Anip partner del progetto nazionale “Prendiamoci per mano”

A breve prenderà il via il progetto “Prendiamoci per mano: scuola in azione, società inclusiva in crescita”, Progetto di Educazione alla Cittadinanza Globale (ECG) finanziato dall’Agenzia Italiana di Cooperazione allo sviluppo (AICS), di cui l’Associazione Italiana Italia Pakistan (ANIP), è responsabile per la Puglia e il territorio salentino.

Sì tratta di un progetto nazionale orientato a potenziare una cultura dell’inclusione sensibile alle tematiche della disabilità e della diversità stimolando l’attivazione sul territorio di studenti tra gli 8 e i 13 anni che diventano veri e propri agenti di cambiamento.

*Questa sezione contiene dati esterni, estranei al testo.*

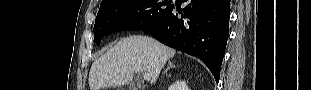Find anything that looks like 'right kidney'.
Returning <instances> with one entry per match:
<instances>
[{"label": "right kidney", "instance_id": "1", "mask_svg": "<svg viewBox=\"0 0 311 90\" xmlns=\"http://www.w3.org/2000/svg\"><path fill=\"white\" fill-rule=\"evenodd\" d=\"M177 90H189L185 82H178L176 85Z\"/></svg>", "mask_w": 311, "mask_h": 90}]
</instances>
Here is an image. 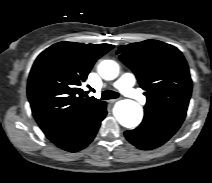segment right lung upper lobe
Returning a JSON list of instances; mask_svg holds the SVG:
<instances>
[{"instance_id":"cb5924a9","label":"right lung upper lobe","mask_w":212,"mask_h":183,"mask_svg":"<svg viewBox=\"0 0 212 183\" xmlns=\"http://www.w3.org/2000/svg\"><path fill=\"white\" fill-rule=\"evenodd\" d=\"M112 48L110 44L59 42L37 57L27 93L33 116L45 134L91 117L102 108L105 102L85 98L80 86L95 61Z\"/></svg>"}]
</instances>
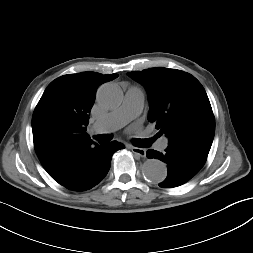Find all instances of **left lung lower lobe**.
Returning a JSON list of instances; mask_svg holds the SVG:
<instances>
[{
  "instance_id": "1",
  "label": "left lung lower lobe",
  "mask_w": 253,
  "mask_h": 253,
  "mask_svg": "<svg viewBox=\"0 0 253 253\" xmlns=\"http://www.w3.org/2000/svg\"><path fill=\"white\" fill-rule=\"evenodd\" d=\"M166 152L149 149L148 158L159 159L167 164L168 174L159 186L172 188L180 186L195 176L206 162L207 155L184 147L168 145Z\"/></svg>"
}]
</instances>
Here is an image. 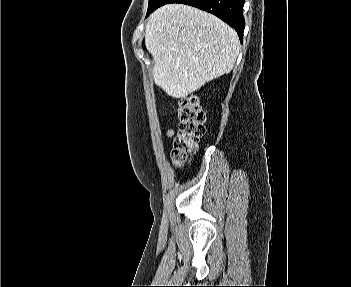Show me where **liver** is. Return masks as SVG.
<instances>
[{"mask_svg": "<svg viewBox=\"0 0 351 287\" xmlns=\"http://www.w3.org/2000/svg\"><path fill=\"white\" fill-rule=\"evenodd\" d=\"M239 44L237 33L226 23L183 4L158 8L145 27L154 82L174 98L184 99L206 82L229 73Z\"/></svg>", "mask_w": 351, "mask_h": 287, "instance_id": "liver-1", "label": "liver"}]
</instances>
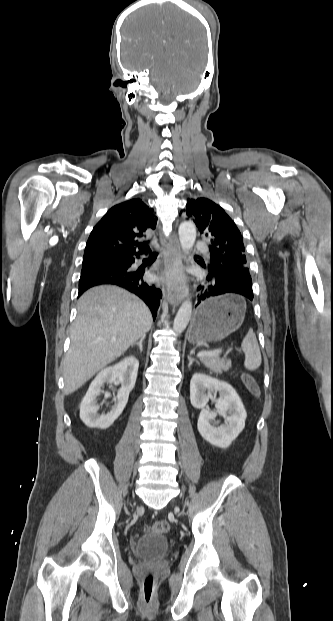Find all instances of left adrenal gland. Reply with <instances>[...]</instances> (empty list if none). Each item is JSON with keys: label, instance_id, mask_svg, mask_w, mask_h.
<instances>
[{"label": "left adrenal gland", "instance_id": "left-adrenal-gland-1", "mask_svg": "<svg viewBox=\"0 0 333 621\" xmlns=\"http://www.w3.org/2000/svg\"><path fill=\"white\" fill-rule=\"evenodd\" d=\"M192 353V352H191ZM191 353L190 355H188V360H189V364H188V368L191 367V365L193 364V362H195L196 364H199L198 360H195L194 358L191 357Z\"/></svg>", "mask_w": 333, "mask_h": 621}]
</instances>
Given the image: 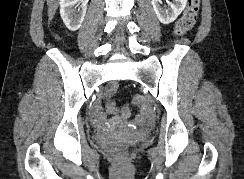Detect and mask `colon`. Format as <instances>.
Instances as JSON below:
<instances>
[{
    "mask_svg": "<svg viewBox=\"0 0 244 179\" xmlns=\"http://www.w3.org/2000/svg\"><path fill=\"white\" fill-rule=\"evenodd\" d=\"M199 10L200 0H191L176 23L175 34L184 35L189 32L196 22ZM136 103H139L138 110L151 109L149 98H144V95H135L134 100L127 101L124 107H120L119 104H106V109H118L120 114H116V111H105V116H116V119H121V123H128V119H131L132 111V108L129 106H135ZM116 158H126L125 150H118Z\"/></svg>",
    "mask_w": 244,
    "mask_h": 179,
    "instance_id": "5ec220e1",
    "label": "colon"
}]
</instances>
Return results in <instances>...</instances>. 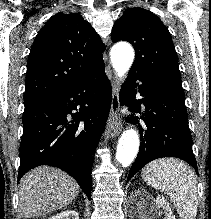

Il progetto, di cui CBM Italia è capofila in collaborazione con altri partner di progetto: CIES , LTM, UICI, ANIP e STEP4, è rivolto a 15 Istituti Comprensivi (15 scuole primarie e 15 scuole secondarie di primo grado) in cinque regioni italiane: Lombardia, Toscana, Lazio, Campania e Puglia.
Sul territorio salentino ANIP ha coinvolto 3 istituti comprensivi: I.C Leonardo Da Vinci di Cavallino, I.C. Polo 1 di Nardò e l’I.C. Polo 2 di Galatina, coinvolgendo ben 387 studenti (199 per le classi della primaria e 188 della secondaria di primo grado).

Nel prossimo anno scolastico 2019/2020, in Italia, saranno così raggiunti 1.980 Studenti e 180 insegnanti, che svilupperanno competenze e valori sui temi della disabilità e della diversità culturale, determinando comportamenti inclusivi e solidali, attraverso:

1. percorsi didattici realizzati in classe con un kit didattico progettato ad hoc;
2. laboratori esperienziali scolastici ed extrascolastici;
3. iniziative call to action progettate dagli studenti e rivolte alla cittadinanza.

Partendo dal coinvolgimento degli studenti, degli insegnanti e della cittadinanza, il progetto mira a rafforzare negli alunni, durante il percorso scolastico, la capacità di empatia e di comprensione dei valori della diversità e della disabilità, costruendo percorsi di confronto e conoscenza delle differenze (apprendimento cognitivo); lo sviluppo di life skills e di competenze trasversali per attivare un senso di appartenenza e di educazione alla cittadinanza globale (apprendimento socio-emotivo) e, infine, il potenziamento di azioni di cittadinanza attiva per individuare soluzioni alle sfide locali, nazionale e globali e rendere la società più inclusiva e sostenibile (apprendimento comportamentale).

Inoltre, grazie ad eventi territoriali e ad una campagna di comunicazione, verranno realizzate attività di sensibilizzazione su larga scala, accrescendo le conoscenze sui temi della diversità e della disabilità e stimolando il dibattito a livello nazionale.